### Exercise objective:
Send back every record exactly.

Page-level text extractions:
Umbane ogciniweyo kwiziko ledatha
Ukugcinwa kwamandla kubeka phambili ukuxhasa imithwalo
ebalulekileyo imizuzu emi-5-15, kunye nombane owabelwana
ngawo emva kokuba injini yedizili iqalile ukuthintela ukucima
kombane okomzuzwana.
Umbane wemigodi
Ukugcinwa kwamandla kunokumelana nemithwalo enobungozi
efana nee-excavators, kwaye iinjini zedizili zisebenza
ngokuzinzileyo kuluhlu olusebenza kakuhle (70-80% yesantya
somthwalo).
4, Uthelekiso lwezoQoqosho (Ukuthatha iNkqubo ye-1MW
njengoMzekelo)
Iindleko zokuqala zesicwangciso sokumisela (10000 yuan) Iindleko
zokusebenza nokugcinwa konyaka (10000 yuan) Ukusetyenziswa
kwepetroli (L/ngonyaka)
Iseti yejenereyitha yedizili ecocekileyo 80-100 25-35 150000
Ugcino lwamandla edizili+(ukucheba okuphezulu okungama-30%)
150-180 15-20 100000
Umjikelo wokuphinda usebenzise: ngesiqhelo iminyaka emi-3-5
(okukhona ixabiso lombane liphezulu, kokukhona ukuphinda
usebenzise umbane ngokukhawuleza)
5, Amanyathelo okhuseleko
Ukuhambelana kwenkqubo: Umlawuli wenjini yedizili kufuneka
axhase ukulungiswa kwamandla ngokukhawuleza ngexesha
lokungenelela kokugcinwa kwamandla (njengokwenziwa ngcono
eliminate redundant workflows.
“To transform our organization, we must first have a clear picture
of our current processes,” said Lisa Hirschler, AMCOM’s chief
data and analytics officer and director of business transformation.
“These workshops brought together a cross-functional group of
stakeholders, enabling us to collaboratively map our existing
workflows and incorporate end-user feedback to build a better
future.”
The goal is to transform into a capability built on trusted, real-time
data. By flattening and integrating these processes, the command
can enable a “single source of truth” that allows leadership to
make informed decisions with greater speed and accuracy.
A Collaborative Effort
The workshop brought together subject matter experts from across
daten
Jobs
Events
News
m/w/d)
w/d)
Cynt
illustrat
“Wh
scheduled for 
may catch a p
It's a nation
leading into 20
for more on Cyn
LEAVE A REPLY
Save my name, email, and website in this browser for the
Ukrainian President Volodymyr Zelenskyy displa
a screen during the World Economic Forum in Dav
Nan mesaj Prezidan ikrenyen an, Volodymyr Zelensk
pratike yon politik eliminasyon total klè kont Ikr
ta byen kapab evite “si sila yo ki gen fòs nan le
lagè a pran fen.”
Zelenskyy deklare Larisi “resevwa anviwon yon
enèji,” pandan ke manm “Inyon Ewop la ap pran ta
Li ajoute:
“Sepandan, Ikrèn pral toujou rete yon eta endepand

### Answer section:
Umbane ogciniweyo kwiziko ledatha
Ukugcinwa kwamandla kubeka phambili ukuxhasa imithwalo
ebalulekileyo imizuzu emi-5-15, kunye nombane owabelwana
ngawo emva kokuba injini yedizili iqalile ukuthintela ukucima
kombane okomzuzwana.
Umbane wemigodi
Ukugcinwa kwamandla kunokumelana nemithwalo enobungozi
efana nee-excavators, kwaye iinjini zedizili zisebenza
ngokuzinzileyo kuluhlu olusebenza kakuhle (70-80% yesantya
somthwalo).
4, Uthelekiso lwezoQoqosho (Ukuthatha iNkqubo ye-1MW
njengoMzekelo)
Iindleko zokuqala zesicwangciso sokumisela (10000 yuan) Iindleko
zokusebenza nokugcinwa konyaka (10000 yuan) Ukusetyenziswa
kwepetroli (L/ngonyaka)
Iseti yejenereyitha yedizili ecocekileyo 80-100 25-35 150000
Ugcino lwamandla edizili+(ukucheba okuphezulu okungama-30%)
150-180 15-20 100000
Umjikelo wokuphinda usebenzise: ngesiqhelo iminyaka emi-3-5
(okukhona ixabiso lombane liphezulu, kokukhona ukuphinda
usebenzise umbane ngokukhawuleza)
5, Amanyathelo okhuseleko
Ukuhambelana kwenkqubo: Umlawuli wenjini yedizili kufuneka
axhase ukulungiswa kwamandla ngokukhawuleza ngexesha
lokungenelela kokugcinwa kwamandla (njengokwenziwa ngcono
eliminate redundant workflows.
“To transform our organization, we must first have a clear picture
of our current processes,” said Lisa Hirschler, AMCOM’s chief
data and analytics officer and director of business transformation.
“These workshops brought together a cross-functional group of
stakeholders, enabling us to collaboratively map our existing
workflows and incorporate end-user feedback to build a better
future.”
The goal is to transform into a capability built on trusted, real-time
data. By flattening and integrating these processes, the command
can enable a “single source of truth” that allows leadership to
make informed decisions with greater speed and accuracy.
A Collaborative Effort
The workshop brought together subject matter experts from across
daten
Jobs
Events
News
m/w/d)
w/d)
Cynt
illustrat
“Wh
scheduled for 
may catch a p
It's a nation
leading into 20
for more on Cyn
LEAVE A REPLY
Save my name, email, and website in this browser for the
Ukrainian President Volodymyr Zelenskyy displa
a screen during the World Economic Forum in Dav
Nan mesaj Prezidan ikrenyen an, Volodymyr Zelensk
pratike yon politik eliminasyon total klè kont Ikr
ta byen kapab evite “si sila yo ki gen fòs nan le
lagè a pran fen.”
Zelenskyy deklare Larisi “resevwa anviwon yon
enèji,” pandan ke manm “Inyon Ewop la ap pran ta
Li ajoute:
“Sepandan, Ikrèn pral toujou rete yon eta endepand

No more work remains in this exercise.